DFS nodes can be organized in cliques. There are two purposes for it. First of all modern network hardware is not able to provide equal throughput between all nodes of the cluster. Nodes are connected to the network through switches and typical number of nodes connected to one switch is about 30-50 (switches supported more connections are significantly more expensive). Most switches provide 100Mb throughput between any pair of nodes connected to the switch. But as total number of nodes in large cluster is usually more than 100 (sometimes even more than thousand), it is not possible to connect all nodes to one switch. And if nodes connected to different switches need to exchange data, than them have to share interswitch link which is used to be cluster's bottleneck. If data stored in DFS can be split in two subsets: smaller but more frequently used and larger but rarely used, it is possible to place more frequently used data at DFS nodes connected to the same switch as consumers of this data. For example in search engine an example of frequently accessed data is inverse index and speed of extraction of content of documents and images is less important. In LiteDFS it can be achieved be grouping these DFS nodes in separate clique. The client should specify this clique identifier when writing this data to DFS.

Another role of clique is uniform consumption of disk space. LiteDFS randomly distribute chunks between all available nodes.
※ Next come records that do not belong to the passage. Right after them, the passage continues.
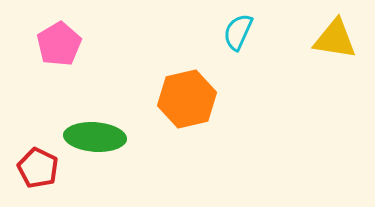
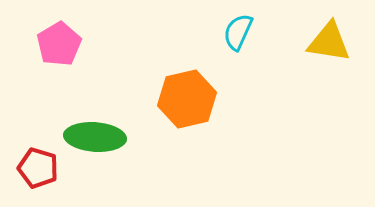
yellow triangle: moved 6 px left, 3 px down
red pentagon: rotated 9 degrees counterclockwise
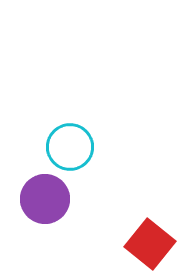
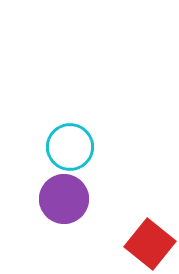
purple circle: moved 19 px right
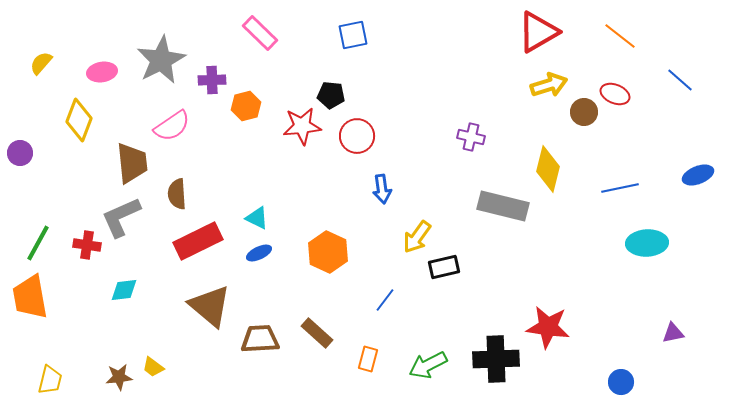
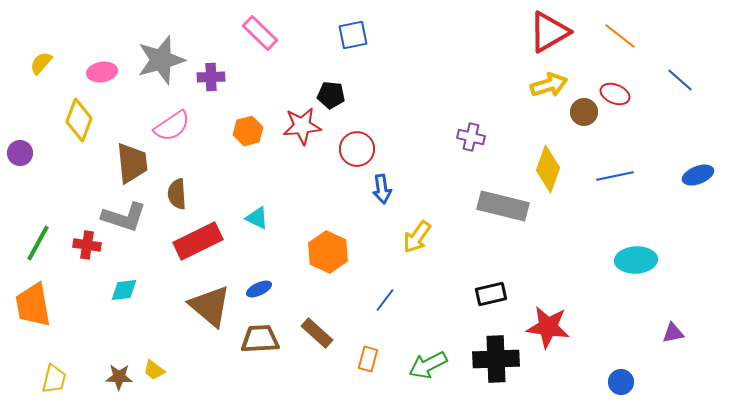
red triangle at (538, 32): moved 11 px right
gray star at (161, 60): rotated 12 degrees clockwise
purple cross at (212, 80): moved 1 px left, 3 px up
orange hexagon at (246, 106): moved 2 px right, 25 px down
red circle at (357, 136): moved 13 px down
yellow diamond at (548, 169): rotated 6 degrees clockwise
blue line at (620, 188): moved 5 px left, 12 px up
gray L-shape at (121, 217): moved 3 px right; rotated 138 degrees counterclockwise
cyan ellipse at (647, 243): moved 11 px left, 17 px down
blue ellipse at (259, 253): moved 36 px down
black rectangle at (444, 267): moved 47 px right, 27 px down
orange trapezoid at (30, 297): moved 3 px right, 8 px down
yellow trapezoid at (153, 367): moved 1 px right, 3 px down
brown star at (119, 377): rotated 8 degrees clockwise
yellow trapezoid at (50, 380): moved 4 px right, 1 px up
So used disk space is almost the same at all nodes. But it we are close to exhaustion of cluster space and so add new DFS nodes, then new nodes will be filled at the same speed as old nodes, And it certainly leads to overflow of old nodes. To prevent this scenario it is expected that when old nodes are mostly filled we add new bulk of nodes and assign them new clique number. Then clients start to write data to the new clique, using old nodes only for retrieving data.

Use cases

This DFS was used in WebAlta search engine for storing inverse index, content of documents and images. Also it was used in content oriented social network Fishker to store media data. The provided output bandwise with 20 cheap 1U rack servers (Celeron, 2Gb RAM, 4 SATA disks) is about 150Mb/sec.

License

This software is distributed under MIT license.